Can you explain what you mean by that?
Well, the way home buying works is, you put money down upfront. Usually you put down 20 percent of the price, and you owe 80 percent. You've leveraged your money to buy the home.
What happened was, people were putting down nothing and borrowing the cost of the entire house. Worse, they were making interest-only payments, which meant they were never paying anything toward the balance of the mortgage, or they were paying for these properties with what we call "option ARMs" [adjustable rate mortgages], which are now going bad in droves, in which they paid even less than the interest that was owed.
For example, let's say I make $50,000 a year, and I want to buy a $500,000 house. Let's say I'm only going to pay $1,000 a month on that house. But really, I should be paying $3,200 a month to pay down [the mortgage]. The missing money that I owe, that $2,200 I'm not paying, gets tacked onto what I already owe on the home with a pay-option ARM, so at the end of the third month I don't owe $500,000 on the home, I owe $506,600. By the end of the year, I'm up to $526,400 -- more than I borrowed to begin with. That's why we're in such trouble today. People were buying houses they couldn't afford. So buy cheaper. Buy something you can afford.
Now, No. 3. Keep funding your 401K. This is incredibly difficult emotionally. It's tough for me. It's tough for my financial advisor. Nobody wants to put money into the stock market right now. It's nerve-racking. But if you're in your 20s, 30, even into your 50s, you're not going to see that money for maybe 15, 20 years at the very least, most likely more.
When we look back at the Great Depression 80 years ago, we can't even relate to those people, those pictures in black and white. Forty years from now we're going to see this moment as a major blip -- a blip that had a major impact on some lives, yes, but a blip. But we will go back to building this country again, and you have to continue to invest in the future.

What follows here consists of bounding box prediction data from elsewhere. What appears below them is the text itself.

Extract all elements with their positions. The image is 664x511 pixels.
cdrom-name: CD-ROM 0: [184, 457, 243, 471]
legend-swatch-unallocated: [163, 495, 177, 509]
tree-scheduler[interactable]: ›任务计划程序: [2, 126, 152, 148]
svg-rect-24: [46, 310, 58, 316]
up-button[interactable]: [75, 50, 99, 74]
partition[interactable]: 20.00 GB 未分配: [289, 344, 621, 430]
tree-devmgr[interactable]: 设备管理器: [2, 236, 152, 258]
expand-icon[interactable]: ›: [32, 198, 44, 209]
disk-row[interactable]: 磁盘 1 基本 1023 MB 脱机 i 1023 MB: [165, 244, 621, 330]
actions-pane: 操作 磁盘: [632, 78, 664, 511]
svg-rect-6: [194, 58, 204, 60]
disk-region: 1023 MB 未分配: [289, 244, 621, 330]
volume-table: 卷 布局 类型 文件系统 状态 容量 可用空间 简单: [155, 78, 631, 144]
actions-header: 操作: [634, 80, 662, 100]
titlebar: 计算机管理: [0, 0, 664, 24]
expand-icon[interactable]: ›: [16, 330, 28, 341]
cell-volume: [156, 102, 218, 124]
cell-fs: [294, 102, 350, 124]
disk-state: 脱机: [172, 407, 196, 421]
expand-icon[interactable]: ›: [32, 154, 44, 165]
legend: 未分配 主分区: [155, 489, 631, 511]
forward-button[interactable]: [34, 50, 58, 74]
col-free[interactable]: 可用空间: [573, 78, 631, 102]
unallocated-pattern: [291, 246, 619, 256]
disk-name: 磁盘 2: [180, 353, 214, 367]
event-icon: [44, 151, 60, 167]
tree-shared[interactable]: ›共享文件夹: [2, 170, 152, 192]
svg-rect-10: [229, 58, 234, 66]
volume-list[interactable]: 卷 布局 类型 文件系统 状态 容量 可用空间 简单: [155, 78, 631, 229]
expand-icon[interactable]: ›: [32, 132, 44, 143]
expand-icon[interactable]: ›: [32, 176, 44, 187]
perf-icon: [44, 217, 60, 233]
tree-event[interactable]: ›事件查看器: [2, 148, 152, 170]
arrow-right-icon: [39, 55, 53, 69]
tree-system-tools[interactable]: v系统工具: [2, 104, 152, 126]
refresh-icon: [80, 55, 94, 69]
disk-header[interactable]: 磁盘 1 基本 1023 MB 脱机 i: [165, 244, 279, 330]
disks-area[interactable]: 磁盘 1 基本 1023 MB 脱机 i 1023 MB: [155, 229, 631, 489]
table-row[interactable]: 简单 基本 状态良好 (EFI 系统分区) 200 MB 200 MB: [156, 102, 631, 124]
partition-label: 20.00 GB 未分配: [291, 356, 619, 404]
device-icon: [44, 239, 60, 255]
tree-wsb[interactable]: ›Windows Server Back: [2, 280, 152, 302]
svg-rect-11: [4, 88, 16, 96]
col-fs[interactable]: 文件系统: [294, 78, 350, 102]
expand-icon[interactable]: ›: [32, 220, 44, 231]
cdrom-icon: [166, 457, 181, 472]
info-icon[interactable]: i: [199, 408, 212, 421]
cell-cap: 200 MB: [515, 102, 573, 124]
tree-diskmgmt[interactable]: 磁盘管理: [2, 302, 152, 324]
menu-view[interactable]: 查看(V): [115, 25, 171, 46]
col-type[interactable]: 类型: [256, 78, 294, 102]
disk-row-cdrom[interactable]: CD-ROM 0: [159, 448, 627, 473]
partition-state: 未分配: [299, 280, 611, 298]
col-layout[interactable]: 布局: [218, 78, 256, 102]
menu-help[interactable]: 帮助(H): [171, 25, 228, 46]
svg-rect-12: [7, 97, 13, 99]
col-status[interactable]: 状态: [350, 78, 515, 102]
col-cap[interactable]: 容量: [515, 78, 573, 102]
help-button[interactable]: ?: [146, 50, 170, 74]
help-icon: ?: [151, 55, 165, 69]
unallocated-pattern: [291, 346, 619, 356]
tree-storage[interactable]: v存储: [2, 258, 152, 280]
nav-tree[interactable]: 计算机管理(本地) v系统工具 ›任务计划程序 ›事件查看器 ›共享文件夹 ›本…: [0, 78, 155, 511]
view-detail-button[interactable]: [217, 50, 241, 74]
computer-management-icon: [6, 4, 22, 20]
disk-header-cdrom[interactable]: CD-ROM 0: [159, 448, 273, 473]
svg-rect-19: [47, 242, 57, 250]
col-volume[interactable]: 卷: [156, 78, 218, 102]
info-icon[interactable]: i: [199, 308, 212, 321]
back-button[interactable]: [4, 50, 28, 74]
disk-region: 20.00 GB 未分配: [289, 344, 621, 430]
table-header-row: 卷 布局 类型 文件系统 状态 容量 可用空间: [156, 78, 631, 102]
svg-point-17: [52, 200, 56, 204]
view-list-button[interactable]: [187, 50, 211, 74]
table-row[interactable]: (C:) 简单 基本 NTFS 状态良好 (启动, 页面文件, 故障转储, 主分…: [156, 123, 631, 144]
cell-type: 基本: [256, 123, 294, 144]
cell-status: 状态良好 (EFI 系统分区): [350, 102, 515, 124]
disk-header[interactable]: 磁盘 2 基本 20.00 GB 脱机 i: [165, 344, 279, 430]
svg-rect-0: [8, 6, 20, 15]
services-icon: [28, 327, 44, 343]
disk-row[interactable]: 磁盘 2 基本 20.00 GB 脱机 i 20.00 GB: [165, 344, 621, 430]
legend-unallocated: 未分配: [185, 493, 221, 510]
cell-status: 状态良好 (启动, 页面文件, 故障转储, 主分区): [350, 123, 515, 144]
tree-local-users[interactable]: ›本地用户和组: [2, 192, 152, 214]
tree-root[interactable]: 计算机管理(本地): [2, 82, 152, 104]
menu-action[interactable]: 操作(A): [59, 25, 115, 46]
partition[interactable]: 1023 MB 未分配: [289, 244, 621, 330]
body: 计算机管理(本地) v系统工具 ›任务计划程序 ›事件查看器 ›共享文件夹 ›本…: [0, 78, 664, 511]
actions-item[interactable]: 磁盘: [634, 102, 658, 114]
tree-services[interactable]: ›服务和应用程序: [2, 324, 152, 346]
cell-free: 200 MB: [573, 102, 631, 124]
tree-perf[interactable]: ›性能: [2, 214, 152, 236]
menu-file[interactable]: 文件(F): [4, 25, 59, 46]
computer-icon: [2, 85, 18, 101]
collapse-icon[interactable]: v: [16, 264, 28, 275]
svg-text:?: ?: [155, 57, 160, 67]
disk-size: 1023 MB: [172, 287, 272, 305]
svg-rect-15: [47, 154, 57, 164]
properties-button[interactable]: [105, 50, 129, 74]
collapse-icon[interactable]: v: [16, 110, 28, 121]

Now, you may not want to put so much in emerging markets --
What's that?
It's a market in any third-world or second-world country where there's a lot of growth. India, the Baltic States, China, Latin America. We call them "emerging" because they're in flux, and there are tremendous risks but also tremendous potential for gains. However, most people don't have the stomach for it. Consider what happened in Russia, where they recently decided to close trading for the week.